▶ _Records to process_
• • • • •

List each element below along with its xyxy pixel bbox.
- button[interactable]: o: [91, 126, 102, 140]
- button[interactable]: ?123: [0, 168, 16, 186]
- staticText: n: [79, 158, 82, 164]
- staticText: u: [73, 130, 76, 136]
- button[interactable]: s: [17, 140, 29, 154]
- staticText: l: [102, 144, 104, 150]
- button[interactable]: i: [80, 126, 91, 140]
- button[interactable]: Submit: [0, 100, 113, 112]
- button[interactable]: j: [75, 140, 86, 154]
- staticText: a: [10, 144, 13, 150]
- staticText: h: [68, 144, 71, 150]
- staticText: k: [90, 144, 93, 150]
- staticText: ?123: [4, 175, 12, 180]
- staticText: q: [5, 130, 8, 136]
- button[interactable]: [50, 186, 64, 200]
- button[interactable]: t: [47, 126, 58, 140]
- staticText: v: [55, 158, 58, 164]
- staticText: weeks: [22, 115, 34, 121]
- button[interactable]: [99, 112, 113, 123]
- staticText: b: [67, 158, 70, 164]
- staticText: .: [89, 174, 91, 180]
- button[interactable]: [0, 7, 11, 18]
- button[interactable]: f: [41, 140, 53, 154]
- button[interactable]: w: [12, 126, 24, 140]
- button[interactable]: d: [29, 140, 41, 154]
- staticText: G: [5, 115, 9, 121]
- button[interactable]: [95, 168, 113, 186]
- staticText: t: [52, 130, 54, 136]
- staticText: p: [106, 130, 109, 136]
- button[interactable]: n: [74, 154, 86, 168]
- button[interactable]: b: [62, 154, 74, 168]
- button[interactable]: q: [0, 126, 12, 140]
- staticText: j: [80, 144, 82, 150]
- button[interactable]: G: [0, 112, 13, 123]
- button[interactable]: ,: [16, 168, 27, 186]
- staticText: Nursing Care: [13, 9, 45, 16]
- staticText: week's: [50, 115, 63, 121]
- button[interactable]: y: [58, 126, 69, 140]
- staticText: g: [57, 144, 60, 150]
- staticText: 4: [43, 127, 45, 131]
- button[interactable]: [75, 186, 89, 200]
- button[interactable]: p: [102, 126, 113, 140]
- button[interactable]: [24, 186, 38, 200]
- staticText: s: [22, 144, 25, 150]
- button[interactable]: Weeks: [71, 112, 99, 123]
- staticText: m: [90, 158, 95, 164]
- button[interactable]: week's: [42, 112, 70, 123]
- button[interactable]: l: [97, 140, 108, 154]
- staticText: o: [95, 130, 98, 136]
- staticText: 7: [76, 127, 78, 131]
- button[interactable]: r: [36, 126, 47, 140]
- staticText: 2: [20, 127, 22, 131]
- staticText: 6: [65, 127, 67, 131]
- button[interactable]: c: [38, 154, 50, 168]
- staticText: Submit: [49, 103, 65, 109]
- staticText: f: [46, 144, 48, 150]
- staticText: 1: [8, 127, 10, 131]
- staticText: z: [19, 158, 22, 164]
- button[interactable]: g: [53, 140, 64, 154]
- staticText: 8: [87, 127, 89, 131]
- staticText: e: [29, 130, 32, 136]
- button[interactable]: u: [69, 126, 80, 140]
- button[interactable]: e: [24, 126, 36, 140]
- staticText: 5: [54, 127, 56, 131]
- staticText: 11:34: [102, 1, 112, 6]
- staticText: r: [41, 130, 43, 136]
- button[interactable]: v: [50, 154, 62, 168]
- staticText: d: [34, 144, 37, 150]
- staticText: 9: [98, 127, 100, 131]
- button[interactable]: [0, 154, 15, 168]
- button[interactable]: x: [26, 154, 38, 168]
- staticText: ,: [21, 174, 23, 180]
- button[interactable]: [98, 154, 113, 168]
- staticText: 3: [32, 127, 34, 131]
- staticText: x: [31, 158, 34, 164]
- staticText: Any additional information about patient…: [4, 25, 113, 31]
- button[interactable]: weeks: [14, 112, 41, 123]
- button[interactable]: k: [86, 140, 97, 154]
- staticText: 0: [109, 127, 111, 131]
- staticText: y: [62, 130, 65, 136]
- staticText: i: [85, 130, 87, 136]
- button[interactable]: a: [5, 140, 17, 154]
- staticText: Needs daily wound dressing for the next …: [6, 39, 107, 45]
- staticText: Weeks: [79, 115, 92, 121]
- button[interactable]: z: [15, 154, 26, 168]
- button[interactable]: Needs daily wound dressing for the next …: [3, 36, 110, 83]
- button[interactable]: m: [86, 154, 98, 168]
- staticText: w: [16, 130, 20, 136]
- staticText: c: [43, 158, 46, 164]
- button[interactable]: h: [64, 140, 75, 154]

• • • • •

▶ _Exercise instructions_
Transcribe all of the material without omitting a line.

▶ _Your solution_
List each element below along with its xyxy pixel bbox.
- button[interactable]: o: [91, 126, 102, 140]
- button[interactable]: ?123: [0, 168, 16, 186]
- staticText: n: [79, 158, 82, 164]
- staticText: u: [73, 130, 76, 136]
- button[interactable]: s: [17, 140, 29, 154]
- staticText: l: [102, 144, 104, 150]
- button[interactable]: i: [80, 126, 91, 140]
- button[interactable]: Submit: [0, 100, 113, 112]
- button[interactable]: j: [75, 140, 86, 154]
- staticText: a: [10, 144, 13, 150]
- staticText: h: [68, 144, 71, 150]
- staticText: k: [90, 144, 93, 150]
- staticText: ?123: [4, 175, 12, 180]
- staticText: q: [5, 130, 8, 136]
- button[interactable]: [50, 186, 64, 200]
- button[interactable]: t: [47, 126, 58, 140]
- staticText: v: [55, 158, 58, 164]
- staticText: weeks: [22, 115, 34, 121]
- button[interactable]: [99, 112, 113, 123]
- staticText: b: [67, 158, 70, 164]
- staticText: .: [89, 174, 91, 180]
- button[interactable]: [0, 7, 11, 18]
- button[interactable]: f: [41, 140, 53, 154]
- button[interactable]: w: [12, 126, 24, 140]
- button[interactable]: d: [29, 140, 41, 154]
- staticText: G: [5, 115, 9, 121]
- button[interactable]: [95, 168, 113, 186]
- staticText: t: [52, 130, 54, 136]
- staticText: p: [106, 130, 109, 136]
- button[interactable]: n: [74, 154, 86, 168]
- button[interactable]: b: [62, 154, 74, 168]
- button[interactable]: q: [0, 126, 12, 140]
- staticText: j: [80, 144, 82, 150]
- button[interactable]: G: [0, 112, 13, 123]
- button[interactable]: ,: [16, 168, 27, 186]
- staticText: Nursing Care: [13, 9, 45, 16]
- staticText: week's: [50, 115, 63, 121]
- button[interactable]: y: [58, 126, 69, 140]
- staticText: g: [57, 144, 60, 150]
- staticText: 4: [43, 127, 45, 131]
- button[interactable]: [75, 186, 89, 200]
- button[interactable]: p: [102, 126, 113, 140]
- button[interactable]: [24, 186, 38, 200]
- staticText: s: [22, 144, 25, 150]
- button[interactable]: Weeks: [71, 112, 99, 123]
- staticText: m: [90, 158, 95, 164]
- button[interactable]: week's: [42, 112, 70, 123]
- button[interactable]: l: [97, 140, 108, 154]
- staticText: o: [95, 130, 98, 136]
- staticText: 7: [76, 127, 78, 131]
- button[interactable]: r: [36, 126, 47, 140]
- staticText: 2: [20, 127, 22, 131]
- staticText: 6: [65, 127, 67, 131]
- button[interactable]: c: [38, 154, 50, 168]
- staticText: Submit: [49, 103, 65, 109]
- staticText: f: [46, 144, 48, 150]
- staticText: 1: [8, 127, 10, 131]
- staticText: z: [19, 158, 22, 164]
- button[interactable]: g: [53, 140, 64, 154]
- staticText: 8: [87, 127, 89, 131]
- staticText: e: [29, 130, 32, 136]
- button[interactable]: u: [69, 126, 80, 140]
- button[interactable]: e: [24, 126, 36, 140]
- staticText: 5: [54, 127, 56, 131]
- staticText: 11:34: [102, 1, 112, 6]
- staticText: r: [41, 130, 43, 136]
- button[interactable]: v: [50, 154, 62, 168]
- staticText: d: [34, 144, 37, 150]
- staticText: 9: [98, 127, 100, 131]
- button[interactable]: [0, 154, 15, 168]
- button[interactable]: x: [26, 154, 38, 168]
- staticText: ,: [21, 174, 23, 180]
- button[interactable]: [98, 154, 113, 168]
- staticText: 3: [32, 127, 34, 131]
- staticText: x: [31, 158, 34, 164]
- staticText: Any additional information about patient…: [4, 25, 113, 31]
- button[interactable]: weeks: [14, 112, 41, 123]
- button[interactable]: k: [86, 140, 97, 154]
- staticText: 0: [109, 127, 111, 131]
- staticText: y: [62, 130, 65, 136]
- staticText: i: [85, 130, 87, 136]
- button[interactable]: a: [5, 140, 17, 154]
- staticText: Needs daily wound dressing for the next …: [6, 39, 107, 45]
- staticText: Weeks: [79, 115, 92, 121]
- button[interactable]: z: [15, 154, 26, 168]
- button[interactable]: Needs daily wound dressing for the next …: [3, 36, 110, 83]
- button[interactable]: m: [86, 154, 98, 168]
- staticText: w: [16, 130, 20, 136]
- staticText: c: [43, 158, 46, 164]
- button[interactable]: h: [64, 140, 75, 154]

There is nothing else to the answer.